Dreamcatcher- just found pics of your lovely babies on an Arabian thread, and what stunners!! You must be very proud! Who is the flaxen and the black?


----------



## Druydess (Jan 25, 2008)

Dreamcatcher Arabians said:


> :lol:OOOH GASP!!! You are NOT letting that WILD, OUT OF CONTROL, AY-RAB STALLION near that baby!.........ROFL.......if people really only knew! They are such babysitters!:lol:


OMG- I know!! I expect all kinds of " you're such a bad owner" posts...lol..
This stud is such a lamb. Better than most mares.
My mare Magic will get "opinionated" with me, but won a 7 year old her first blue ribbons all the while walking on eggshells with her.. :wink:


----------



## Druydess (Jan 25, 2008)

InStyle said:


> Could look at your pics all day . I will be trying to get some pics of my guys and my lil Arab gal Tess, this afternoon
> 
> Can't wait to see their foals!
> _Posted via Mobile Device_


So---- where are those pics?? Hmm?? :wink:


----------



## Druydess (Jan 25, 2008)




----------



## HorseLovinLady (Jul 18, 2011)

Druydess said:


> OMG- I know!! I expect all kinds of " you're such a bad owner" posts...lol.. This stud is such a lamb.

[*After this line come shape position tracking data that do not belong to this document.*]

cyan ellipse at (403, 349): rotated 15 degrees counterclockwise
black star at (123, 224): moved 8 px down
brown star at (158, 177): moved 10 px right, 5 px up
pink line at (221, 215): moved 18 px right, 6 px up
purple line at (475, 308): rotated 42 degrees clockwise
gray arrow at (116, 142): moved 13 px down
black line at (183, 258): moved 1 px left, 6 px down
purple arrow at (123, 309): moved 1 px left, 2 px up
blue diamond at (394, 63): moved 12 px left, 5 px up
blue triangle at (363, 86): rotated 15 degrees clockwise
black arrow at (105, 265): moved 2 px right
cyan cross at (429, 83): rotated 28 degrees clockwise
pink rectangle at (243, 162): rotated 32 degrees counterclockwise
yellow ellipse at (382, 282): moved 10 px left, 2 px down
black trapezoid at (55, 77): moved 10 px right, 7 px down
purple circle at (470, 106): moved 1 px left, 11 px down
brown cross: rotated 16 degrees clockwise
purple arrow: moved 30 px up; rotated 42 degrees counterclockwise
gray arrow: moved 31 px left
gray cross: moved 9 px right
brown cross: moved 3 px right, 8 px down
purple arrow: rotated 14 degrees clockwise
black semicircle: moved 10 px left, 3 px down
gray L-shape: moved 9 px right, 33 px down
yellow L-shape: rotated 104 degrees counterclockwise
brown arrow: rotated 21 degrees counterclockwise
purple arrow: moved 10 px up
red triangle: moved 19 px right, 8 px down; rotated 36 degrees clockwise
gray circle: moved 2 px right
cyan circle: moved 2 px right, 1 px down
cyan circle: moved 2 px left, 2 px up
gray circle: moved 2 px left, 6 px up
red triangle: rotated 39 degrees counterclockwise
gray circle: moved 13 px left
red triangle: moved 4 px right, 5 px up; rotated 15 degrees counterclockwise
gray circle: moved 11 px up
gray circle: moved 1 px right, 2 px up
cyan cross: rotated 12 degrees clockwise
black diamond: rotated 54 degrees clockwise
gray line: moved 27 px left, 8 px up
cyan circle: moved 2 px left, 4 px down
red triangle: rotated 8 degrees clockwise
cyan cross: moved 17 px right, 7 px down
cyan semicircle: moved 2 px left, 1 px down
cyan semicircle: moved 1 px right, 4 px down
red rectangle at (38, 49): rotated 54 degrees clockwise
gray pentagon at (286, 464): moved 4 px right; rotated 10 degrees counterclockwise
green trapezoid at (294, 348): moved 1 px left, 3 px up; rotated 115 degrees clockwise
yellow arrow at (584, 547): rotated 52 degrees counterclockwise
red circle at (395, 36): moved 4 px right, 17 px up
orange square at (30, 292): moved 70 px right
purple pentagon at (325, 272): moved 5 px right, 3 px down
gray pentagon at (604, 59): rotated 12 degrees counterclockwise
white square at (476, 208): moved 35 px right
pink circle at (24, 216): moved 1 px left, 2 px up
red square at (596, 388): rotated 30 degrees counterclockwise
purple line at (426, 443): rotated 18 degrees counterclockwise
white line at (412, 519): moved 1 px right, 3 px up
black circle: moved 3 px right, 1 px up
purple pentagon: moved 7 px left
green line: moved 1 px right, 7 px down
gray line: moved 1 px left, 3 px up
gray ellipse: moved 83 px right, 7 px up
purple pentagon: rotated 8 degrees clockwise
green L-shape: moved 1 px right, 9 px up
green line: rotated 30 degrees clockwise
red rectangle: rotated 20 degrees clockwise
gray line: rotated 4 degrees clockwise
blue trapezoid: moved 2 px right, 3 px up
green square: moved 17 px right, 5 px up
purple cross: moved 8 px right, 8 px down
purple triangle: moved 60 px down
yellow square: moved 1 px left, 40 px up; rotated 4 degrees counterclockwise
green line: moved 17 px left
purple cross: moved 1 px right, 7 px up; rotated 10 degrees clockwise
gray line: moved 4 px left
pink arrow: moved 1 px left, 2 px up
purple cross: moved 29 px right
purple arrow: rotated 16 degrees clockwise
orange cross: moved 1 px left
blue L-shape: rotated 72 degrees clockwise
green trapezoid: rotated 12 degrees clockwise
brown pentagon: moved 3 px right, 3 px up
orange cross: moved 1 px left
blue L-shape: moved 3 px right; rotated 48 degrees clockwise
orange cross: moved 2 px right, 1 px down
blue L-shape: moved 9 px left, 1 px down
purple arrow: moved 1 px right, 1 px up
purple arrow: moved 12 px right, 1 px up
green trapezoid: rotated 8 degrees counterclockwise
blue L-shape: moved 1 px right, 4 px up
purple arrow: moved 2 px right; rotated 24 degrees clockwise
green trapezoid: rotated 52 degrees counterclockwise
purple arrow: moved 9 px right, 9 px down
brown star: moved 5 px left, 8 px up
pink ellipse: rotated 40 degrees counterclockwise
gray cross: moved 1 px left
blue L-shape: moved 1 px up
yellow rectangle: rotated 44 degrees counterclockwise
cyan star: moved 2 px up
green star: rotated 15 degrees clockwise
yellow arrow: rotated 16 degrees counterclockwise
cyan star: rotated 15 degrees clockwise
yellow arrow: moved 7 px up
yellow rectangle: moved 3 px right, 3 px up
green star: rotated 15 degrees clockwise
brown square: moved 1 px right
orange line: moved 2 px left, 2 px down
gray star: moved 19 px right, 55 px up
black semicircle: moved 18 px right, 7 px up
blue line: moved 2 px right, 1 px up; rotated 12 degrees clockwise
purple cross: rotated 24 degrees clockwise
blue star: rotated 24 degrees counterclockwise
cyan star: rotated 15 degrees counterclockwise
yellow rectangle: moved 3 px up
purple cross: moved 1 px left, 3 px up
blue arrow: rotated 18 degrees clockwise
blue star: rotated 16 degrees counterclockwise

 First of all gorgeous stud!! Second of all awww how sweet! Third he sounds like my Apache ( in my avatar pic), he's a big love bug especially with kids and me.


----------



## CecilliaB (Jan 21, 2010)

Love love love that stallion. Was raised on beautiful Crabbet bred arabians and it's the only type of Arabian I can truly honestly admire for diverse athleticism and fantastic personality and temperament. 

Best of luck. Can't wait to see the babies!


----------



## Druydess (Jan 25, 2008)

CecilliaB said:


> Love love love that stallion. Was raised on beautiful Crabbet bred arabians and it's the only type of Arabian I can truly honestly admire for diverse athleticism and fantastic personality and temperament.
> 
> Best of luck. Can't wait to see the babies!


He is a beautiful thing, isn't he? Love the CMK breeding. His personality and calm demeanor is very valuable to me.
They are something to contend with and Lady Blunt did know what she was doing when she selected her foundation Arabians for the Crabbet Stud..
Nice to talk with someone who appreciates their talents and abilities..

Thank you for the well wishes..I can hardly wait myself.. :wink:


----------



## palominolover (Apr 28, 2010)

Wow I must say, you have REALLY gorgeous horses =) I bet the foals are going to be stunning. Good luck with the births.


----------



## Druydess (Jan 25, 2008)

palominolover said:


> Wow I must say, you have REALLY gorgeous horses =) I bet the foals are going to be stunning. Good luck with the births.


Appreciate the kind words.. I'll take all the well wishes I can for these lovely mares- thank you..
Happy Yule to all!


----------